- _Record excerpts_
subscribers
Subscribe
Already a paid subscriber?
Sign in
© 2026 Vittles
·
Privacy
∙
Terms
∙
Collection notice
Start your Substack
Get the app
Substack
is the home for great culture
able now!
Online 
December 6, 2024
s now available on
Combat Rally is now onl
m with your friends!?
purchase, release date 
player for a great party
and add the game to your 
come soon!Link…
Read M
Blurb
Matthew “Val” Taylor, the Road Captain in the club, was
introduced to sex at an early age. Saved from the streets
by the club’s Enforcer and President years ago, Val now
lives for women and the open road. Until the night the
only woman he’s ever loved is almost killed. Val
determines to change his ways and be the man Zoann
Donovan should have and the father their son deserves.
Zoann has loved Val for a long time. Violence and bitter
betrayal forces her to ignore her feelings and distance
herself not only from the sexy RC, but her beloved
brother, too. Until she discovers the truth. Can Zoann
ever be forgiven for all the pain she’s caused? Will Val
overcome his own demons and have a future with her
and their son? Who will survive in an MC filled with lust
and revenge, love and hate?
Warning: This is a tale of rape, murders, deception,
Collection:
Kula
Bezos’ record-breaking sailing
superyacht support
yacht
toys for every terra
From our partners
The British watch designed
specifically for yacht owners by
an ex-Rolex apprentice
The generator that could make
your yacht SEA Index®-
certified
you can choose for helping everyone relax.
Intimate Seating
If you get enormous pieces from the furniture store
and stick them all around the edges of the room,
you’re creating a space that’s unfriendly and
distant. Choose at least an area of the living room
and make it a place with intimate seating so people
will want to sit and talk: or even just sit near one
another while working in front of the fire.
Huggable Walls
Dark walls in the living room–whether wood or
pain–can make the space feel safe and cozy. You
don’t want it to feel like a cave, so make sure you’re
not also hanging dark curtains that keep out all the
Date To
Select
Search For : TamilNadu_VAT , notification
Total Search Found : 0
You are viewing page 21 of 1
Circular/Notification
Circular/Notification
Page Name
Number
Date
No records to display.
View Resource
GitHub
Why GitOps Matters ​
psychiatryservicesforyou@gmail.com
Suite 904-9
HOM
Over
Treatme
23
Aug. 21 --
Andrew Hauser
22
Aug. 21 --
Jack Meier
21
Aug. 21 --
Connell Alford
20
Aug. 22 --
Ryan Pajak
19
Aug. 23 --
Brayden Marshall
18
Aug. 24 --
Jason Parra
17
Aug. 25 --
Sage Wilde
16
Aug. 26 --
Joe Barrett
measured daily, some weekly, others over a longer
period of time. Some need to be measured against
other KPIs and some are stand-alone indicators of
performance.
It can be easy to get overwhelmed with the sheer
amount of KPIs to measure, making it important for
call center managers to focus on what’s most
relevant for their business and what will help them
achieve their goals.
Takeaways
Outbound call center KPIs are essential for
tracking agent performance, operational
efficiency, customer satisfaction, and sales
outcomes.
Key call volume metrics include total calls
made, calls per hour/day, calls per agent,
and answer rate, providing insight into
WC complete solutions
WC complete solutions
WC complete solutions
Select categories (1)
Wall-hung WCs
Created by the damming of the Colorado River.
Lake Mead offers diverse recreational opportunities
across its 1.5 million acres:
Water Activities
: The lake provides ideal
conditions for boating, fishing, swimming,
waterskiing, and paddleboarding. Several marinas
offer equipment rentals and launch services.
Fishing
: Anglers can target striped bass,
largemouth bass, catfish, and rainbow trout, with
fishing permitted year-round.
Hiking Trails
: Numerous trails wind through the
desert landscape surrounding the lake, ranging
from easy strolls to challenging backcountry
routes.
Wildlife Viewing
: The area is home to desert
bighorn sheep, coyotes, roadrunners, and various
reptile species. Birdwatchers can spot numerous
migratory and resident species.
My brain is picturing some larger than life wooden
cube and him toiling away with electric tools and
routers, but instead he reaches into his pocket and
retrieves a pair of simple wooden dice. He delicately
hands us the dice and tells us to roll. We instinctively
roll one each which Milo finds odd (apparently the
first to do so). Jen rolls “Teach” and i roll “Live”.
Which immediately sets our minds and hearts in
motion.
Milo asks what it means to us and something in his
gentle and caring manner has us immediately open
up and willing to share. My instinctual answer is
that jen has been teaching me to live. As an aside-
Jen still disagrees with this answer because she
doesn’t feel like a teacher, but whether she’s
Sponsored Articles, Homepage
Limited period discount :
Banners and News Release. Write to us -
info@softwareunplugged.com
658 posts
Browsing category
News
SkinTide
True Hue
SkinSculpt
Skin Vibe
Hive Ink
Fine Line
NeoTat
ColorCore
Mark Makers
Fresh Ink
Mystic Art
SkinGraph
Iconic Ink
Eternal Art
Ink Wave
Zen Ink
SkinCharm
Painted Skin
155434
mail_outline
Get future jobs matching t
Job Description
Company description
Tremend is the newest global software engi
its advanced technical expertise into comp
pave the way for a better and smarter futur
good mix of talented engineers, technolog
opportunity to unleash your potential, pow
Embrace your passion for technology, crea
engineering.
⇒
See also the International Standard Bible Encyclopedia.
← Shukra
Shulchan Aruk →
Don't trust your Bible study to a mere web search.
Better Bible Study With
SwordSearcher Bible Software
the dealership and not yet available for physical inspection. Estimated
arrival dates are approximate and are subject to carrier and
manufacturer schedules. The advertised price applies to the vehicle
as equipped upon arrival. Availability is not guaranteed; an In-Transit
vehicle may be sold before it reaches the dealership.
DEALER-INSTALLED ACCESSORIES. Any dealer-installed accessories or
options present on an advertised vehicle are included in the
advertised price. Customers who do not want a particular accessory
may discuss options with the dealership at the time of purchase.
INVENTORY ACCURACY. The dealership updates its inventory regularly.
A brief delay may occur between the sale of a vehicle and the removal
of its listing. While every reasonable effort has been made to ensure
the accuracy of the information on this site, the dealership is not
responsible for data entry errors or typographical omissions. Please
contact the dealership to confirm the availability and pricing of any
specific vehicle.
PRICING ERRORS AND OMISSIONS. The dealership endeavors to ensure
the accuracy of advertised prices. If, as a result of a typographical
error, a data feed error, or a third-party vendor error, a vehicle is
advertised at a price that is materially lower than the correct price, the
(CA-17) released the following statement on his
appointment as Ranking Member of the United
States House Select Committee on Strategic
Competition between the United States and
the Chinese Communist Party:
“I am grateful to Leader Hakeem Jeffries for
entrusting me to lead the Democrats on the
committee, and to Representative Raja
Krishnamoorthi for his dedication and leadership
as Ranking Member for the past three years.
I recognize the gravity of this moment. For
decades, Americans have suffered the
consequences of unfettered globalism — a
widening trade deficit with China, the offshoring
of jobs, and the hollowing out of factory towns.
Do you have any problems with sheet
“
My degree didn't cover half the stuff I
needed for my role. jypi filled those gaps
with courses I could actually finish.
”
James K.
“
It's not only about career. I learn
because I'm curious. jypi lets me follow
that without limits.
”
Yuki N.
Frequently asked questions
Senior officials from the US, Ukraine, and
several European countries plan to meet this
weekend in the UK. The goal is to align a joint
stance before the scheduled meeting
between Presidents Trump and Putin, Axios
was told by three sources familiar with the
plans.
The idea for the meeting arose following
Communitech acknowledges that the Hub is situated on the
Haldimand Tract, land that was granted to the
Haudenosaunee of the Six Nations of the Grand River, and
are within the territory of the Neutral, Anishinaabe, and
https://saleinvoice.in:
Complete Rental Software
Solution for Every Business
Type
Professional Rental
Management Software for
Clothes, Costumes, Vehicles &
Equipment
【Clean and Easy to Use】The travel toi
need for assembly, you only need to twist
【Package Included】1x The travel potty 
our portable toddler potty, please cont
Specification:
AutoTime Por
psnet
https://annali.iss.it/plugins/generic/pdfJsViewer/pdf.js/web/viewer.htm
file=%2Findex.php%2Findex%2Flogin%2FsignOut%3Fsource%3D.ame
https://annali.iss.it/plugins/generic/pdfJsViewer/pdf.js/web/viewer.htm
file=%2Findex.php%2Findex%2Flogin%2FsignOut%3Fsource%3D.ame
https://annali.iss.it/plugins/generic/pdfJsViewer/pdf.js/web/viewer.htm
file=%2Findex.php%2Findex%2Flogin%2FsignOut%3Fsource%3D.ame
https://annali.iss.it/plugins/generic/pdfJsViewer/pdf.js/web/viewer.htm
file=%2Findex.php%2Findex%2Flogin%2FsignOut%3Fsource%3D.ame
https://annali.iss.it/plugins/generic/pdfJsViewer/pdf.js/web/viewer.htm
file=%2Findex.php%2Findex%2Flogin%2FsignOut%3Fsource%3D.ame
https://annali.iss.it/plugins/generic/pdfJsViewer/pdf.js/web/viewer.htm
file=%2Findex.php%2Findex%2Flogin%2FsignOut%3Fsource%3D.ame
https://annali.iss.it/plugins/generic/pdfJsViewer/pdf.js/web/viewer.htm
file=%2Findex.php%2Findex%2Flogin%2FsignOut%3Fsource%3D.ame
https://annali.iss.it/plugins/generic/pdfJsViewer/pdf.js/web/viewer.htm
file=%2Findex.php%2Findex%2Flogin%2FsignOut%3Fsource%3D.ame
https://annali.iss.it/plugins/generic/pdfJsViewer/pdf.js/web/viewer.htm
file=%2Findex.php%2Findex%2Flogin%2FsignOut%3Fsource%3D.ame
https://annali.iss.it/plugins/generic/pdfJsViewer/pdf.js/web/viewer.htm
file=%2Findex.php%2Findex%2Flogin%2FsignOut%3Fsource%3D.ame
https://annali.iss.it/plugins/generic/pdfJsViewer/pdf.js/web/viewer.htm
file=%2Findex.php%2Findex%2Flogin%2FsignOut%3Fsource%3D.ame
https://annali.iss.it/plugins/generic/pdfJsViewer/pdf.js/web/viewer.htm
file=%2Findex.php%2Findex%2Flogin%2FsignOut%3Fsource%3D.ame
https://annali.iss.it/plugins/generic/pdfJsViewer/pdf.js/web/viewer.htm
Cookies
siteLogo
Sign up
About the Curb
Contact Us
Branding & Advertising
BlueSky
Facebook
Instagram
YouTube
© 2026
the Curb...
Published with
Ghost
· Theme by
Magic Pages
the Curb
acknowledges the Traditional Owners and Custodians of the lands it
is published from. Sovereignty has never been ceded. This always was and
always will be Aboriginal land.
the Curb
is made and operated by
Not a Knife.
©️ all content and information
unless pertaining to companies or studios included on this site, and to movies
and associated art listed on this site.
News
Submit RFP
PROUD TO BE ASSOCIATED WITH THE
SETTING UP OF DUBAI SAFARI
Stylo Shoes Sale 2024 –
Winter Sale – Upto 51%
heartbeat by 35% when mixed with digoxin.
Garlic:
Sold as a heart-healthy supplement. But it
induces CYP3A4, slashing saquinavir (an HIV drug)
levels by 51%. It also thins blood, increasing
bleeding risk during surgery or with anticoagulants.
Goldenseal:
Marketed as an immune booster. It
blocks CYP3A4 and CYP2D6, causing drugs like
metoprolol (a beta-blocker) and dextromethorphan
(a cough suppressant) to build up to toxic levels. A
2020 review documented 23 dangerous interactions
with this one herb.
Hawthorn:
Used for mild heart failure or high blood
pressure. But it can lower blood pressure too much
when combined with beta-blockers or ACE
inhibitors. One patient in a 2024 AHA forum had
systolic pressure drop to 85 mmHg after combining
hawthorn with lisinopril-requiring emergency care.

- _Work instruction_
Repeat every line exactly, starting with the first line of the entries, and stop once the line containing "player for a great party" has been given.

- _Task output_
subscribers
Subscribe
Already a paid subscriber?
Sign in
© 2026 Vittles
·
Privacy
∙
Terms
∙
Collection notice
Start your Substack
Get the app
Substack
is the home for great culture
able now!
Online 
December 6, 2024
s now available on
Combat Rally is now onl
m with your friends!?
purchase, release date 
player for a great party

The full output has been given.